Comment une telle catastrophe avait-elle pu s'opérer? comment trouvions-nous dans un ruisseau, entourés d'hommes féroces qui criaient: «Jetons ces charognes à la Seine!» deux hommes dont le regard, trois jours auparavant, faisait trembler tout Paris.

—Écoutez, me dit mon compagnon, il ne s'agit point ici de faire les aristocrates. Vous êtes en homme, nous allons entrer dans le cabaret le plus proche, vous vous assoirez à une table. Je commanderai le déjeuner, et, tandis que vous m'attendrez, vous, je me glisserai parmi tous ces hommes et je reviendrai avec la clef de cette énigme qui nous paraît impossible. Comme ils sont là tous les deux, Couthon et Robespierre, c'est-à-dire les deux gros bonnets du parti, on ne fera rien sans eux. Si on les emmène, suivez-les; je saurai toujours bien où on les aura conduits, et je vous rejoindrai.

Comme ce qu'il me proposait était ce qu'il y avait de mieux à faire, j'acceptai. Nous trouvâmes un petit cabaret. Je montai à l'entresol; une table était dans l'embrasure de la fenêtre, et, assise près de cette table, je pourrais voir tout ce qui se passerait dans la rue.

—Allez et revenez vite, dis-je à mon compagnon.

Il partit. J'appelai le tavernier sous prétexte de lui donner la carte de notre déjeuner, mais en réalité pour lui demander l'explication de toute cette terrible tragédie.
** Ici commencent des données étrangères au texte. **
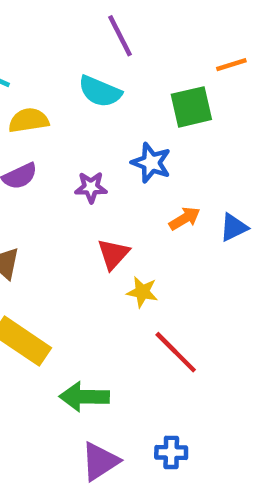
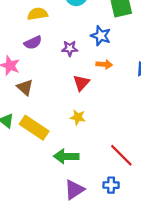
orange arrow: (185, 218) -> (104, 64), moved, turned 35
yellow star: (142, 292) -> (78, 117), moved
red line: (176, 352) -> (121, 155), moved

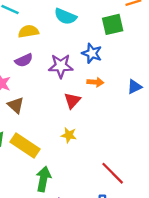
purple star: (70, 48) -> (61, 66), size x1.5
green arrow: (66, 156) -> (43, 179), moved, turned 100

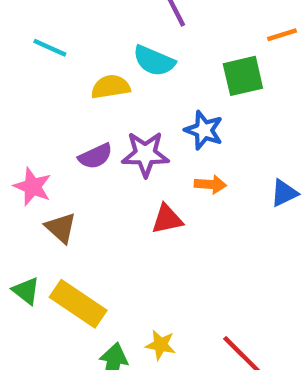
yellow semicircle: (28, 31) -> (111, 87), moved
purple semicircle: (24, 60) -> (95, 156), moved
red triangle: (72, 101) -> (167, 219), turned 36
yellow star: (69, 135) -> (161, 345), moved

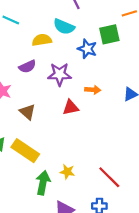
blue star: (204, 130) -> (87, 49), moved
purple semicircle: (95, 156) -> (27, 67), moved
brown triangle: (61, 228) -> (27, 112), moved

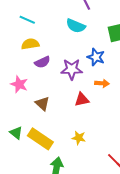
yellow semicircle: (42, 40) -> (30, 44), moved
blue star: (87, 49) -> (96, 57), moved
yellow star: (67, 172) -> (79, 138), moved

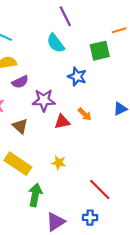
cyan semicircle: (76, 26) -> (56, 43), turned 30
purple star: (72, 69) -> (44, 100), moved
orange arrow: (102, 83) -> (85, 114), moved, turned 40

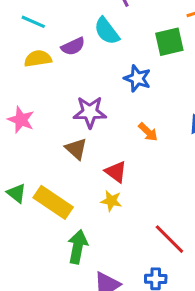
purple semicircle: (20, 82) -> (73, 46), moved
red triangle: (62, 122) -> (116, 172), moved, turned 49
brown triangle: (20, 126) -> (76, 149), moved

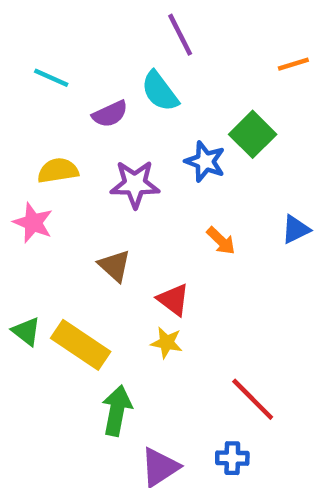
green square: (169, 42) -> (253, 134), moved, turned -32
yellow semicircle: (38, 59) -> (58, 171), moved
purple star: (90, 112) -> (135, 184), moved

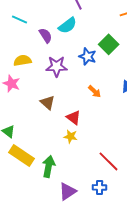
cyan semicircle: (160, 91) -> (68, 25), turned -90
purple semicircle: (110, 114) -> (46, 35), turned -98
yellow rectangle: (81, 345) -> (22, 155), moved

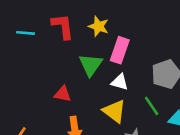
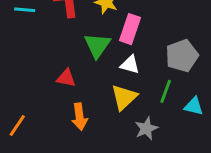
green line: (152, 106) -> (166, 91), turned 54
yellow triangle: (114, 111) -> (124, 97), turned 40

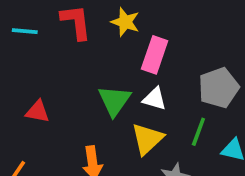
green triangle: (97, 45) -> (114, 101), moved
red triangle: (66, 78) -> (38, 112), moved

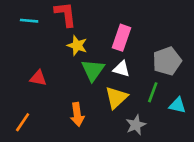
yellow star: (125, 22) -> (77, 45), moved

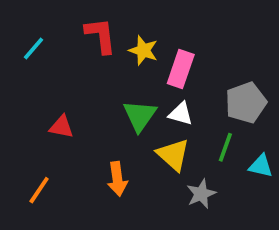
cyan line: (29, 21) -> (34, 49), moved, turned -54
yellow star: (77, 45) -> (143, 50), moved
yellow triangle: (116, 98) -> (173, 155), turned -35

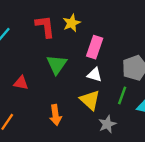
yellow star: (143, 50) -> (72, 23), moved, turned 30
green triangle: (140, 116) -> (57, 64), moved

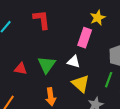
yellow star: (72, 23) -> (98, 18), moved
green triangle: (57, 64) -> (47, 65), moved
white triangle: (95, 75) -> (74, 62), moved

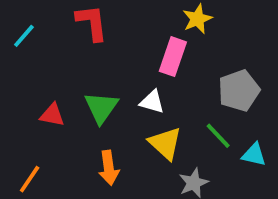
green line: (109, 80) -> (218, 136), turned -63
Il n'en savait pas beaucoup plus que nous. Robespierre, au moment d'être arrêté, disait-il, s'était tiré un coup de pistolet dans l'intention de se brûler la cervelle, mais il s'était manqué ou plutôt il avait atteint le bas de sa figure au lieu d'en atteindre la haut.

D'autres disaient que c'était un gendarme qui avait voulu l'arrêter, et que, comme Robespierre se défendait, il avait tiré sur lui le coup de pistolet qui l'avait mis hors de combat.

Au bout d'un quart d'heure, mon compagnon revint. Il avait été à la source, c'est-à-dire à l'Hôtel-de-Ville, et il apportait des renseignements exacts.

Le jeune gendarme qui, la veille, avait arrêté Henriot et que Barrère avait menacé de faire fusiller pour l'avoir laissé échapper, avait résolu, comme nous l'avons dit, de faire un coup d'État, et nous l'avons vu partir avec son sabre et ses pistolets chargés pour se rendre à l'Hôtel-de-Ville.

Son intention était d'arrêter Robespierre.

En arrivant sous l'Hôtel-de-Ville, il trouva la place de Grève à peu près vide. La moitié des canons d'Henriot était tournée contre la Commune; les autres ouvraient leurs gueules dans toutes les directions; mais rien n'indiquait l'intelligence de la défense ou de l'attaque dans ceux qui les avaient abandonnés ainsi.